--- START ---
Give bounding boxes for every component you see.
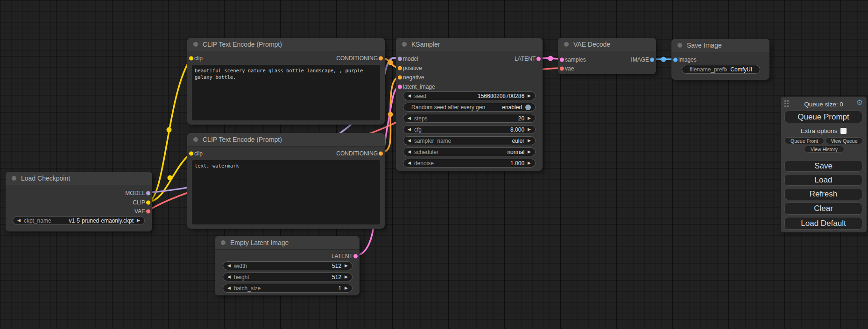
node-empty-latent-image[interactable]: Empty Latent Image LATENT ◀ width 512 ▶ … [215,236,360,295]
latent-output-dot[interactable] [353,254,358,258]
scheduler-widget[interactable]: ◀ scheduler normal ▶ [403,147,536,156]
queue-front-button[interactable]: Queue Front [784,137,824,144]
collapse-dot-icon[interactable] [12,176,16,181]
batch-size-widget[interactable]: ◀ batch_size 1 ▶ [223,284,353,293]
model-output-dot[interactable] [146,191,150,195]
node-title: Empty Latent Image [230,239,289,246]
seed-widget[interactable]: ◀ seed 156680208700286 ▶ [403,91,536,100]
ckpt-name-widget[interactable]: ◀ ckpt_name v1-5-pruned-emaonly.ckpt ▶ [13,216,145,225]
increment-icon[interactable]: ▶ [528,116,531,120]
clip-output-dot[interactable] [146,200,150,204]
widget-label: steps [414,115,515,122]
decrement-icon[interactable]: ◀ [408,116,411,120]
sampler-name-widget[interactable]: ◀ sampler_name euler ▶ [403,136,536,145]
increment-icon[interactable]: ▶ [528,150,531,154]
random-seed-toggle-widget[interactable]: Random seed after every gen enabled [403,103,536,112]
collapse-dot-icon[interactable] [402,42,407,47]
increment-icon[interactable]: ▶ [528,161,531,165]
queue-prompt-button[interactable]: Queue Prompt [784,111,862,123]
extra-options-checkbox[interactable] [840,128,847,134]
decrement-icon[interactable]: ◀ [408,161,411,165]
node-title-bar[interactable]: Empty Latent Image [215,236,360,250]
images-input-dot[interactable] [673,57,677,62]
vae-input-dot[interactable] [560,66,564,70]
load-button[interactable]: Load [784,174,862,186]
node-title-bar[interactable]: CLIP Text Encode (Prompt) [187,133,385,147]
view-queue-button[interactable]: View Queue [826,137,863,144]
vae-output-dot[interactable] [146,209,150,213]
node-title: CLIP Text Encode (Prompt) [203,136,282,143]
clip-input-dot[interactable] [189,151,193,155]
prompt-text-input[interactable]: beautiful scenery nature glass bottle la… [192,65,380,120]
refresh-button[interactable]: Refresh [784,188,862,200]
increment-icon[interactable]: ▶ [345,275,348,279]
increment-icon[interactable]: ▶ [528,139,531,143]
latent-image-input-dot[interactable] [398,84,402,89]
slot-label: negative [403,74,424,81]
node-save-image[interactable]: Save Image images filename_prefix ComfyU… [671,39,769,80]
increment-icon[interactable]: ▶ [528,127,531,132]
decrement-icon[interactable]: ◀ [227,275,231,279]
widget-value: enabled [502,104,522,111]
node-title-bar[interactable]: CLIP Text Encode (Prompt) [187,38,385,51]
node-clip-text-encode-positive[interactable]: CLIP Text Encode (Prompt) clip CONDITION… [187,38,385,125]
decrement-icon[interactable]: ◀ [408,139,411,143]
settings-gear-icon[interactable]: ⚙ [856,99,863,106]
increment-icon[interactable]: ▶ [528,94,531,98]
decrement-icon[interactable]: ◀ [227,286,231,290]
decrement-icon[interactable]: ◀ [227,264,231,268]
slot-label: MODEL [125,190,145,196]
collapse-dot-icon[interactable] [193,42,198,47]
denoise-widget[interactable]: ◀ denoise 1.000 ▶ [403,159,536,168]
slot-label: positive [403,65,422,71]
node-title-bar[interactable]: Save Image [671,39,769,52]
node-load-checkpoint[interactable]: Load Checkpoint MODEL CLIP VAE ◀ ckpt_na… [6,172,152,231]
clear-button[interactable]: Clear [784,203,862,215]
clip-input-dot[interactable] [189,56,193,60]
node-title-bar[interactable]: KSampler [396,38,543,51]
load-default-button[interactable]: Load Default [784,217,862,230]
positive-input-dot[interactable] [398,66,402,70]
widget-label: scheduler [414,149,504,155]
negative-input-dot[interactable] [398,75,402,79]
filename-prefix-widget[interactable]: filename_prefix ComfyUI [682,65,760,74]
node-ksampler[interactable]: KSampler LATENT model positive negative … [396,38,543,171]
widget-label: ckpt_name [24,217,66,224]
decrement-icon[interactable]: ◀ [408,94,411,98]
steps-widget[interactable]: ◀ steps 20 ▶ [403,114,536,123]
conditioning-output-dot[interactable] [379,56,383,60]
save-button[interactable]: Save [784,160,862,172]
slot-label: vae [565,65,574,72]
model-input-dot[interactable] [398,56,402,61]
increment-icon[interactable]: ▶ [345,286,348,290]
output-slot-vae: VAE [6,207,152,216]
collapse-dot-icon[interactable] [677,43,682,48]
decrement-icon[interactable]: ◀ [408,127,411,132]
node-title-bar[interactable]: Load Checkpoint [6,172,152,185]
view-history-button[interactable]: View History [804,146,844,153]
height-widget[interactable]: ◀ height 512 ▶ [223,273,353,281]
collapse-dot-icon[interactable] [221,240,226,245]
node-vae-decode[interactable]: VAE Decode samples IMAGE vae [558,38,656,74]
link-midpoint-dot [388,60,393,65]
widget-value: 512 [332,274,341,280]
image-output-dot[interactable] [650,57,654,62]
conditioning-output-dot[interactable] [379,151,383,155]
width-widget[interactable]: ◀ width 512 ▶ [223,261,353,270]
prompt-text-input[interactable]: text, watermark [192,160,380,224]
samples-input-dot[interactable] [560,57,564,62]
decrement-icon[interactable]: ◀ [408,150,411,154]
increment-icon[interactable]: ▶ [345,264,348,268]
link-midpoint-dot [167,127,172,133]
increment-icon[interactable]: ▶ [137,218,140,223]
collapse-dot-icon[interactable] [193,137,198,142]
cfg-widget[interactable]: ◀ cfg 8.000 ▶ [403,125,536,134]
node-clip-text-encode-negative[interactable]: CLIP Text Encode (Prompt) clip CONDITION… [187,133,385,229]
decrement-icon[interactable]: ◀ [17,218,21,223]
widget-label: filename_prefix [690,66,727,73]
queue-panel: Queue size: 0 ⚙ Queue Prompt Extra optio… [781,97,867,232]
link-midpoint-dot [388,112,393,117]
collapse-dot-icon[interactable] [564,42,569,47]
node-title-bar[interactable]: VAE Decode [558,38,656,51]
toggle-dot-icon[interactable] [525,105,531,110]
--- END ---
### Exercise
Repeat the data exactly, dropping every picture it holds.

### Task output
Give bounding boxes for every component you see.
node-empty-latent-image[interactable]: Empty Latent Image LATENT ◀ width 512 ▶ … [215,236,360,295]
latent-output-dot[interactable] [353,254,358,258]
scheduler-widget[interactable]: ◀ scheduler normal ▶ [403,147,536,156]
queue-front-button[interactable]: Queue Front [784,137,824,144]
collapse-dot-icon[interactable] [12,176,16,181]
batch-size-widget[interactable]: ◀ batch_size 1 ▶ [223,284,353,293]
model-output-dot[interactable] [146,191,150,195]
node-title: Empty Latent Image [230,239,289,246]
seed-widget[interactable]: ◀ seed 156680208700286 ▶ [403,91,536,100]
ckpt-name-widget[interactable]: ◀ ckpt_name v1-5-pruned-emaonly.ckpt ▶ [13,216,145,225]
increment-icon[interactable]: ▶ [528,116,531,120]
clip-output-dot[interactable] [146,200,150,204]
widget-label: steps [414,115,515,122]
decrement-icon[interactable]: ◀ [408,116,411,120]
sampler-name-widget[interactable]: ◀ sampler_name euler ▶ [403,136,536,145]
increment-icon[interactable]: ▶ [528,150,531,154]
random-seed-toggle-widget[interactable]: Random seed after every gen enabled [403,103,536,112]
collapse-dot-icon[interactable] [402,42,407,47]
increment-icon[interactable]: ▶ [528,161,531,165]
queue-prompt-button[interactable]: Queue Prompt [784,111,862,123]
extra-options-checkbox[interactable] [840,128,847,134]
decrement-icon[interactable]: ◀ [408,161,411,165]
node-title-bar[interactable]: Empty Latent Image [215,236,360,250]
images-input-dot[interactable] [673,57,677,62]
vae-input-dot[interactable] [560,66,564,70]
load-button[interactable]: Load [784,174,862,186]
node-title-bar[interactable]: CLIP Text Encode (Prompt) [187,133,385,147]
view-queue-button[interactable]: View Queue [826,137,863,144]
vae-output-dot[interactable] [146,209,150,213]
node-title: CLIP Text Encode (Prompt) [203,136,282,143]
clip-input-dot[interactable] [189,151,193,155]
prompt-text-input[interactable]: beautiful scenery nature glass bottle la… [192,65,380,120]
refresh-button[interactable]: Refresh [784,188,862,200]
increment-icon[interactable]: ▶ [345,275,348,279]
increment-icon[interactable]: ▶ [528,139,531,143]
latent-image-input-dot[interactable] [398,84,402,89]
slot-label: negative [403,74,424,81]
node-save-image[interactable]: Save Image images filename_prefix ComfyU… [671,39,769,80]
increment-icon[interactable]: ▶ [528,127,531,132]
decrement-icon[interactable]: ◀ [227,275,231,279]
widget-value: enabled [502,104,522,111]
node-title-bar[interactable]: CLIP Text Encode (Prompt) [187,38,385,51]
node-clip-text-encode-positive[interactable]: CLIP Text Encode (Prompt) clip CONDITION… [187,38,385,125]
decrement-icon[interactable]: ◀ [408,139,411,143]
settings-gear-icon[interactable]: ⚙ [856,99,863,106]
increment-icon[interactable]: ▶ [528,94,531,98]
decrement-icon[interactable]: ◀ [227,286,231,290]
decrement-icon[interactable]: ◀ [227,264,231,268]
slot-label: MODEL [125,190,145,196]
collapse-dot-icon[interactable] [193,42,198,47]
denoise-widget[interactable]: ◀ denoise 1.000 ▶ [403,159,536,168]
slot-label: positive [403,65,422,71]
node-title-bar[interactable]: Save Image [671,39,769,52]
node-load-checkpoint[interactable]: Load Checkpoint MODEL CLIP VAE ◀ ckpt_na… [6,172,152,231]
clear-button[interactable]: Clear [784,203,862,215]
clip-input-dot[interactable] [189,56,193,60]
node-title-bar[interactable]: KSampler [396,38,543,51]
load-default-button[interactable]: Load Default [784,217,862,230]
positive-input-dot[interactable] [398,66,402,70]
widget-label: scheduler [414,149,504,155]
negative-input-dot[interactable] [398,75,402,79]
filename-prefix-widget[interactable]: filename_prefix ComfyUI [682,65,760,74]
node-ksampler[interactable]: KSampler LATENT model positive negative … [396,38,543,171]
widget-label: ckpt_name [24,217,66,224]
decrement-icon[interactable]: ◀ [408,94,411,98]
steps-widget[interactable]: ◀ steps 20 ▶ [403,114,536,123]
conditioning-output-dot[interactable] [379,56,383,60]
save-button[interactable]: Save [784,160,862,172]
slot-label: vae [565,65,574,72]
model-input-dot[interactable] [398,56,402,61]
increment-icon[interactable]: ▶ [345,286,348,290]
output-slot-vae: VAE [6,207,152,216]
collapse-dot-icon[interactable] [677,43,682,48]
decrement-icon[interactable]: ◀ [408,127,411,132]
node-title-bar[interactable]: Load Checkpoint [6,172,152,185]
view-history-button[interactable]: View History [804,146,844,153]
height-widget[interactable]: ◀ height 512 ▶ [223,273,353,281]
collapse-dot-icon[interactable] [221,240,226,245]
node-vae-decode[interactable]: VAE Decode samples IMAGE vae [558,38,656,74]
link-midpoint-dot [388,60,393,65]
widget-value: 512 [332,274,341,280]
image-output-dot[interactable] [650,57,654,62]
conditioning-output-dot[interactable] [379,151,383,155]
width-widget[interactable]: ◀ width 512 ▶ [223,261,353,270]
prompt-text-input[interactable]: text, watermark [192,160,380,224]
samples-input-dot[interactable] [560,57,564,62]
decrement-icon[interactable]: ◀ [408,150,411,154]
increment-icon[interactable]: ▶ [345,264,348,268]
link-midpoint-dot [167,127,172,133]
increment-icon[interactable]: ▶ [137,218,140,223]
collapse-dot-icon[interactable] [193,137,198,142]
cfg-widget[interactable]: ◀ cfg 8.000 ▶ [403,125,536,134]
node-clip-text-encode-negative[interactable]: CLIP Text Encode (Prompt) clip CONDITION… [187,133,385,229]
decrement-icon[interactable]: ◀ [17,218,21,223]
widget-label: filename_prefix [690,66,727,73]
queue-panel: Queue size: 0 ⚙ Queue Prompt Extra optio… [781,97,867,232]
link-midpoint-dot [388,112,393,117]
collapse-dot-icon[interactable] [564,42,569,47]
node-title-bar[interactable]: VAE Decode [558,38,656,51]
toggle-dot-icon[interactable] [525,105,531,110]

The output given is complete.